Follow by Email

Thursday, 23 May 2013


Act 2, Scene 7

The narrative began with Act 1, scene 1 on April 10, 2013.
To access all scenes, scroll to blog archive at the bottom of the page.


Velazquez (grinning broadly and chuckling)
Well yes, you have indeed elucidated, and quite beautifully I might add, an explanation of Las Meninas, Pablo. (sips his wine)

Aitken (also grinning)
Wait a minute. You said that Pablo had given us an explanation. You did not say that his was the explanation, Diego. What's up with that?

Velazquez (now laughing)
Well you don't really expect that I'm going to purposely subvert centuries of fascination with my painting.

Picasso, Newkirk, Holland and Aitken – groans, laughter and protests of "You're bad! Oh, come on now! Sly devil.

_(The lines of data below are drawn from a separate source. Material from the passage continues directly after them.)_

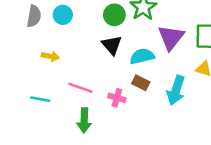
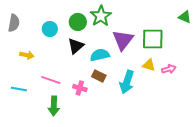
cyan circle: (63, 15) -> (50, 29), moved
black triangle: (112, 45) -> (76, 46), turned 30

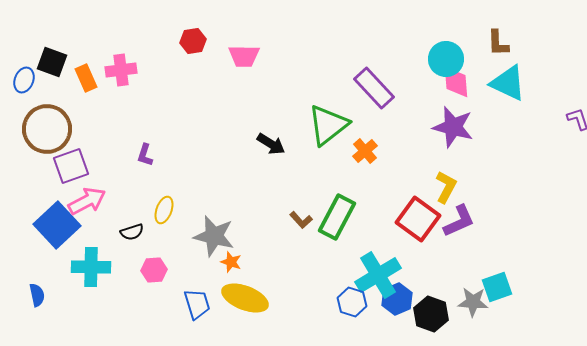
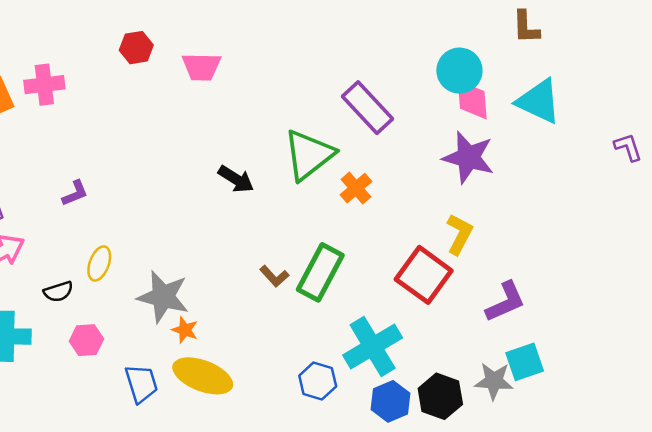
brown L-shape: (498, 43) -> (526, 27), moved
purple L-shape: (145, 155) -> (75, 193), turned -130
purple L-shape: (459, 221) -> (505, 302), moved
blue hexagon: (397, 299) -> (390, 401), moved
blue hexagon: (352, 302) -> (318, 381), moved

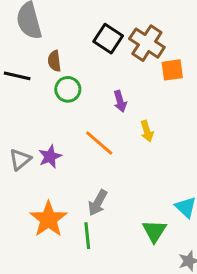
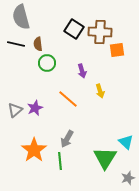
brown cross: (147, 43) -> (100, 32), turned -30
black line: (17, 76) -> (16, 44), moved
green triangle: (154, 231) -> (105, 158), size x1.4

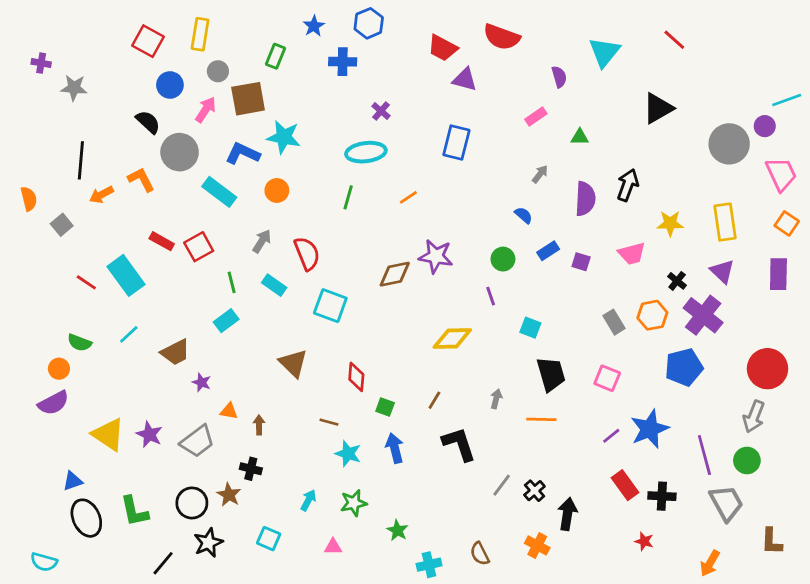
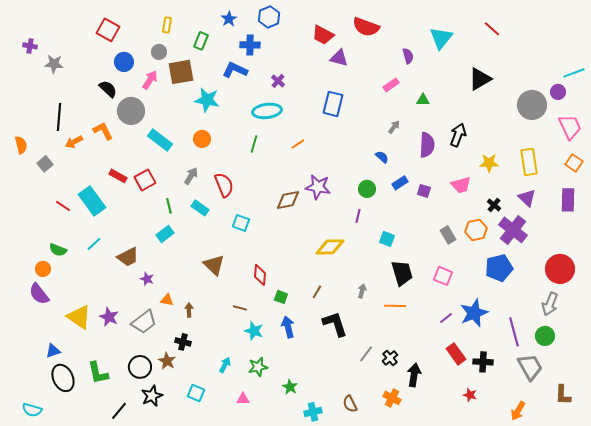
yellow rectangle: (200, 34) -> (167, 25), moved, size x0.7
blue L-shape: (243, 153) -> (235, 70), moved
purple line: (491, 296) -> (358, 216), turned 32
cyan square: (330, 306) -> (241, 223), size x0.7
purple semicircle: (53, 403) -> (39, 294), turned 80

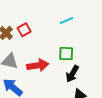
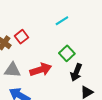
green square: (66, 54) -> (67, 53), turned -35

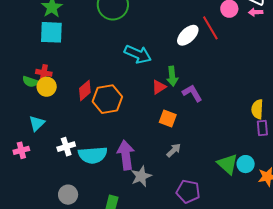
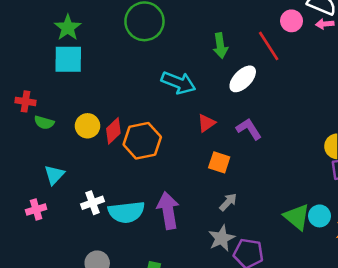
white ellipse: (188, 35) -> (243, 79), moved
red cross: (44, 73) -> (26, 101), moved
green arrow: (172, 76) -> (220, 46), moved
yellow circle: (47, 87) -> (88, 126), moved
gray star: (141, 176) -> (222, 238), moved

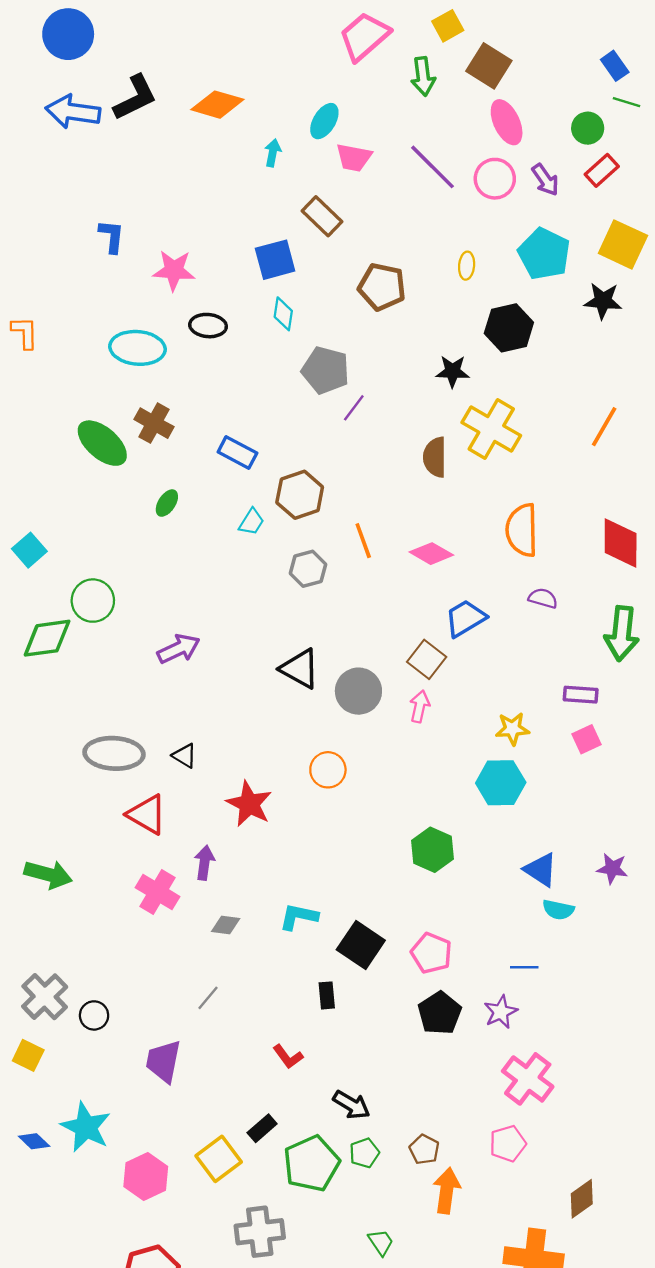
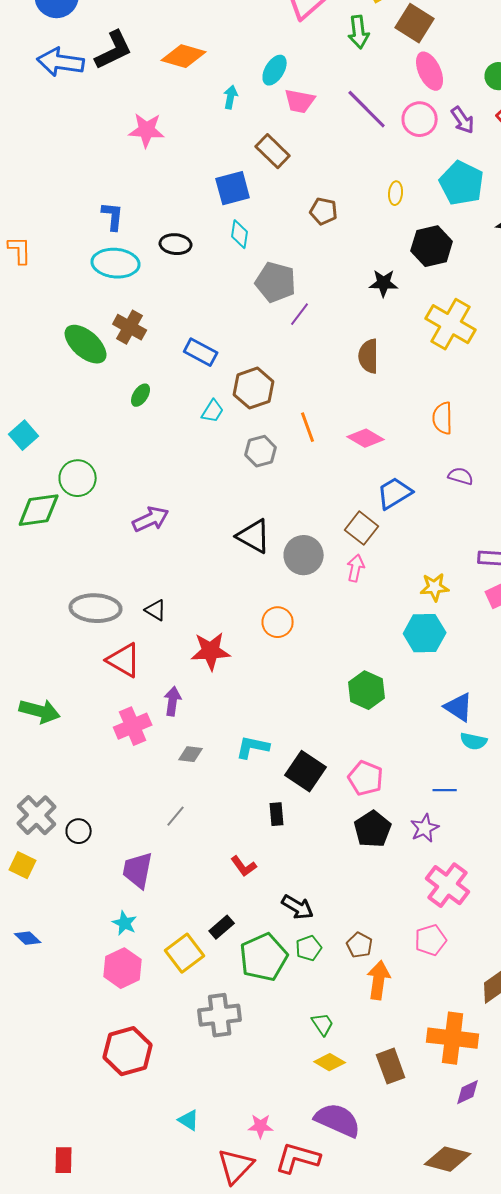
blue L-shape: (112, 236) -> (113, 216), moved
pink star: (174, 270) -> (147, 130), moved
brown pentagon: (382, 287) -> (324, 211), size x0.7
yellow cross: (491, 429) -> (451, 324), moved
orange semicircle: (522, 530) -> (443, 418), size x0.7
red star: (249, 804) -> (211, 651), turned -30
pink cross: (157, 892) -> (133, 726), turned 36
cyan star: (86, 1127) -> (125, 923), moved, size x0.6

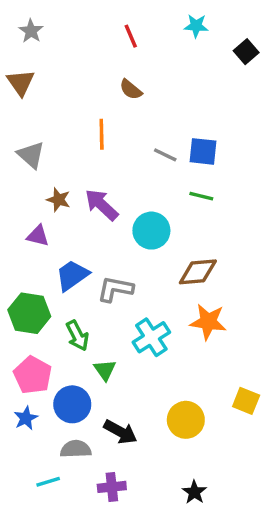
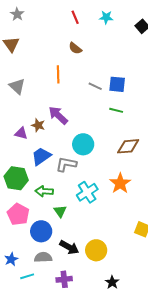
cyan star: (196, 26) -> (106, 17), moved
brown star: (58, 200) -> (38, 125), moved
cyan circle: (151, 231) -> (83, 144), moved
brown diamond: (198, 272) -> (128, 146), moved
orange star: (208, 322) -> (120, 183), turned 30
green arrow: (77, 336) -> (44, 191), turned 120
blue star: (26, 418) -> (11, 259), moved
yellow circle: (186, 420) -> (96, 250), moved

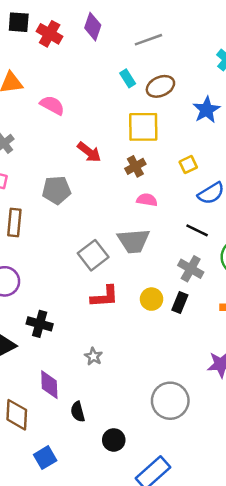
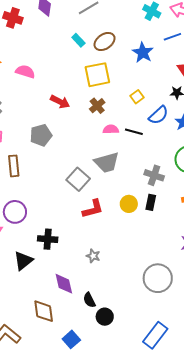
black line: (197, 230) -> (134, 132), moved
black circle: (114, 440) -> (105, 317), moved

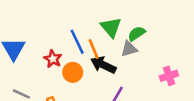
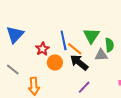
green semicircle: (137, 34) -> (109, 45), turned 104
orange line: (94, 49) -> (75, 49), turned -42

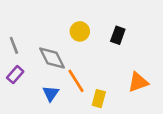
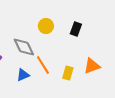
blue triangle: (51, 94) -> (23, 75), turned 32
yellow rectangle: (99, 99) -> (68, 73), moved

Never trust anyone over 300! Ha Ha!

Everyone enjoys the moment and something like quiet returns to the table as they finish their dinners. Coffee follows, camomille tea for Holland. We hear the clatter of dishes being collected, the scuff of chairs being pushed back from tables; smiles accompany sighs of contentment at every table. New diners arrive to claim tables that have been vacated.

Newkirk
Well, I suppose I'm to blame for that fiasco. But thank you, Pablo, for your analysis. I like it whether it's definitive, or not. And, despite my disappointment, I do like the idea of the mystery continuing too, Diego. What a marvellous painting it is in any case. And actually, it's the spatial play that interests me more than the mystery on the canvas you're painting – back and forth, deep and shallow within the painting, and even extending into our own space on this side of the picture plane. Just amazing, really. Oh, I know that others played with this sort of thing, coming out to greet the viewers in our own space; Michelangelo's architectural designs, like the staircase in the Laurentian Library, for example, and of course Bernini. Personally though, I think that your painting is so satisfyingly complex and prophetic, even inspirational for Paul Cezanne and Pablo. (Picasso nods and murmurs agreement. And Velazquez, acknowledging the compliment, tilts his head to one side and, smiling, nods graciously).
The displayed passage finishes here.